▶ _WORK ORDER_: For the material below, the expected output is exactly the lines between the line holding "By Paul Tomkins" and the line holding "he ECB expected to make a major policy shift", inclusive, with pictures left out.

▶ _RECORDS SUPPLIED_:
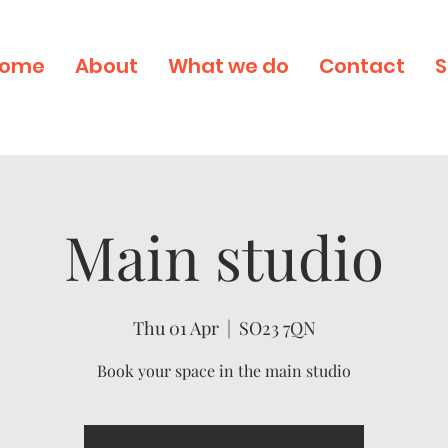
ome
About
What we do
Contact
S
Main studio
Thu 01 Apr
  |  
SO23 7QN
Book your space in the main studio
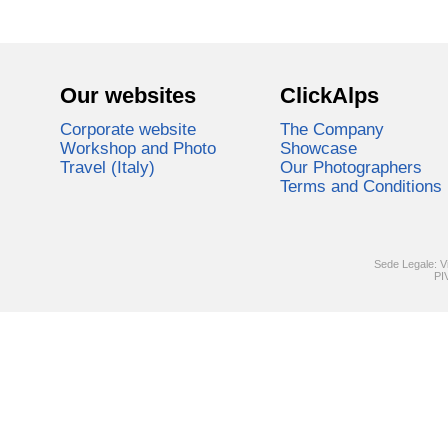
Our websites
ClickAlps
Corporate website
The Company
Workshop and Photo
Showcase
Travel (Italy)
Our Photographers
Terms and Conditions
Sede Legale: V
PI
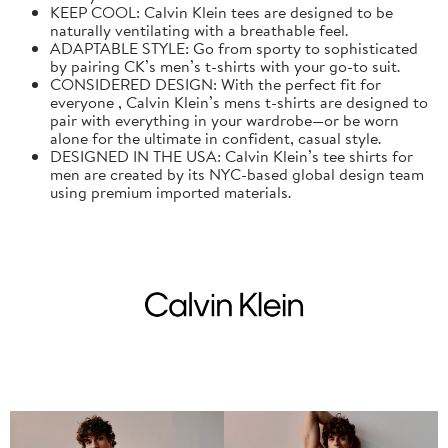
KEEP COOL: Calvin Klein tees are designed to be
naturally ventilating with a breathable feel.
ADAPTABLE STYLE: Go from sporty to sophisticated
by pairing CK’s men’s t-shirts with your go-to suit.
CONSIDERED DESIGN: With the perfect fit for
everyone , Calvin Klein’s mens t-shirts are designed to
pair with everything in your wardrobe—or be worn
alone for the ultimate in confident, casual style.
DESIGNED IN THE USA: Calvin Klein’s tee shirts for
men are created by its NYC-based global design team
using premium imported materials.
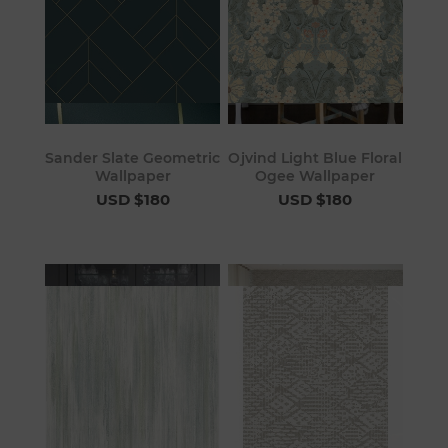
Sander Slate Geometric
Ojvind Light Blue Floral
Wallpaper
Ogee Wallpaper
USD $180
USD $180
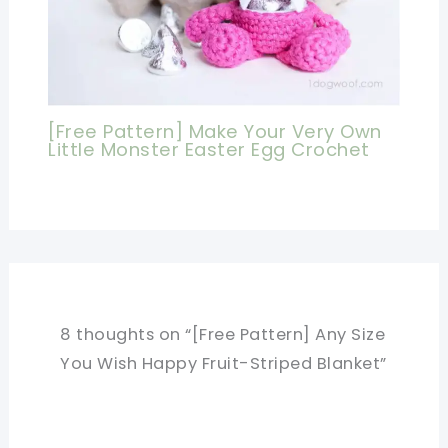
[Free Pattern] Make Your Very Own
Little Monster Easter Egg Crochet
8 thoughts on “[Free Pattern] Any Size
You Wish Happy Fruit-Striped Blanket”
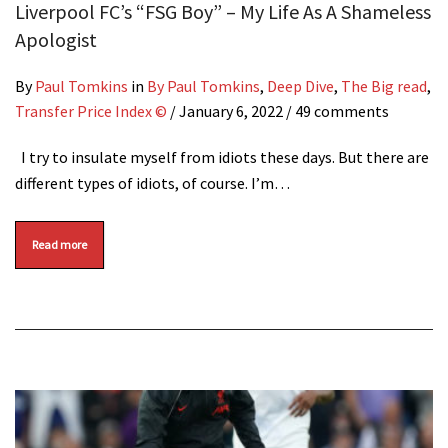
Liverpool FC’s “FSG Boy” – My Life As A Shameless
Apologist
By
Paul Tomkins
in
By Paul Tomkins
,
Deep Dive
,
The Big read
,
Transfer Price Index ©
/
January 6, 2022
/ 49 comments
I try to insulate myself from idiots these days. But there are
different types of idiots, of course. I’m…
Read more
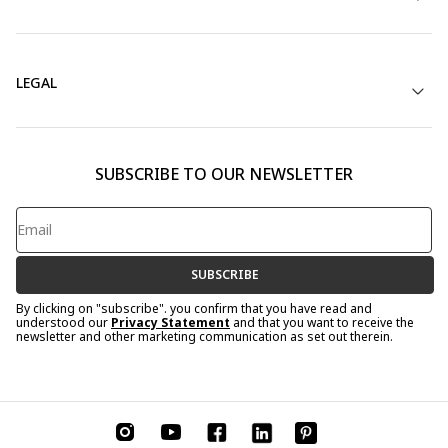
LEGAL
SUBSCRIBE TO OUR NEWSLETTER
SUBSCRIBE
By clicking on "subscribe". you confirm that you have read and
understood our
Privacy Statement
and that you want to receive the
newsletter and other marketing communication as set out therein.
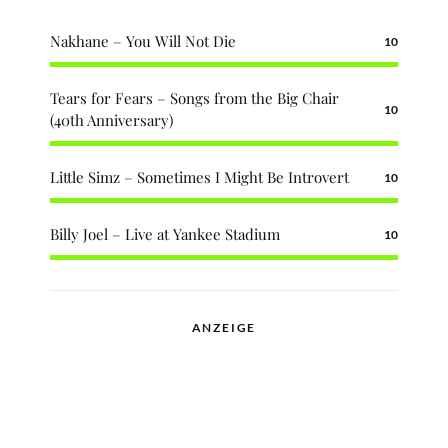
Nakhane – You Will Not Die
10
Tears for Fears – Songs from the Big Chair
10
(40th Anniversary)
Little Simz – Sometimes I Might Be Introvert
10
Billy Joel – Live at Yankee Stadium
10
ANZEIGE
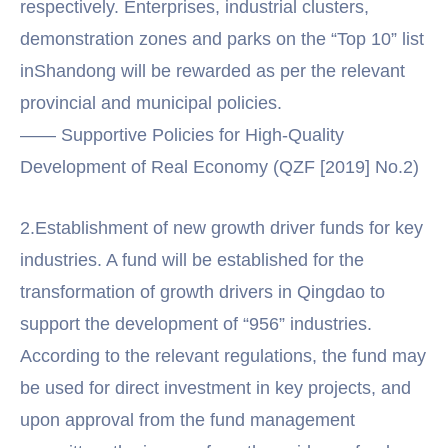
respectively. Enterprises, industrial clusters,
demonstration zones and parks on the “Top 10” list
inShandong will be rewarded as per the relevant
provincial and municipal policies.
—— Supportive Policies for High-Quality
Development of Real Economy (QZF [2019] No.2)
2.Establishment of new growth driver funds for key
industries. A fund will be established for the
transformation of growth drivers in Qingdao to
support the development of “956” industries.
According to the relevant regulations, the fund may
be used for direct investment in key projects, and
upon approval from the fund management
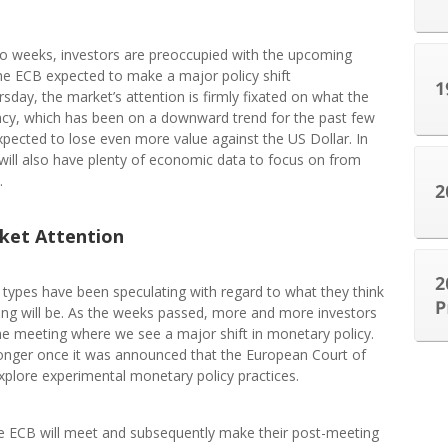
wo weeks, investors are preoccupied with the upcoming
he ECB expected to make a major policy shift
day, the market’s attention is firmly fixated on what the
ncy, which has been on a downward trend for the past few
expected to lose even more value against the US Dollar. In
will also have plenty of economic data to focus on from
.
ket Attention
l types have been speculating with regard to what they think
ng will be. As the weeks passed, more and more investors
e meeting where we see a major shift in monetary policy.
tronger once it was announced that the European Court of
explore experimental monetary policy practices.
e ECB will meet and subsequently make their post-meeting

▶ _YOUR RESPONSE_:
By Paul Tomkins
,
Deep Dive
,
The Big read
,
Transfer Price Index ©
/
January 6, 2022
/ 49 comments
I try to insulate myself from idiots these days. But there are
different types of idiots, of course. I’m…
Read more
LEGAL
SUBSCRIBE TO OUR NEWSLETTER
SUBSCRIBE
By clicking on "subscribe". you confirm that you have read and
understood our
Privacy Statement
and that you want to receive the
newsletter and other marketing communication as set out therein.
Nakhane – You Will Not Die
10
Tears for Fears – Songs from the Big Chair
10
(40th Anniversary)
Little Simz – Sometimes I Might Be Introvert
10
Billy Joel – Live at Yankee Stadium
10
ANZEIGE
respectively. Enterprises, industrial clusters,
demonstration zones and parks on the “Top 10” list
inShandong will be rewarded as per the relevant
provincial and municipal policies.
—— Supportive Policies for High-Quality
Development of Real Economy (QZF [2019] No.2)
2.Establishment of new growth driver funds for key
industries. A fund will be established for the
transformation of growth drivers in Qingdao to
support the development of “956” industries.
According to the relevant regulations, the fund may
be used for direct investment in key projects, and
upon approval from the fund management
wo weeks, investors are preoccupied with the upcoming
he ECB expected to make a major policy shift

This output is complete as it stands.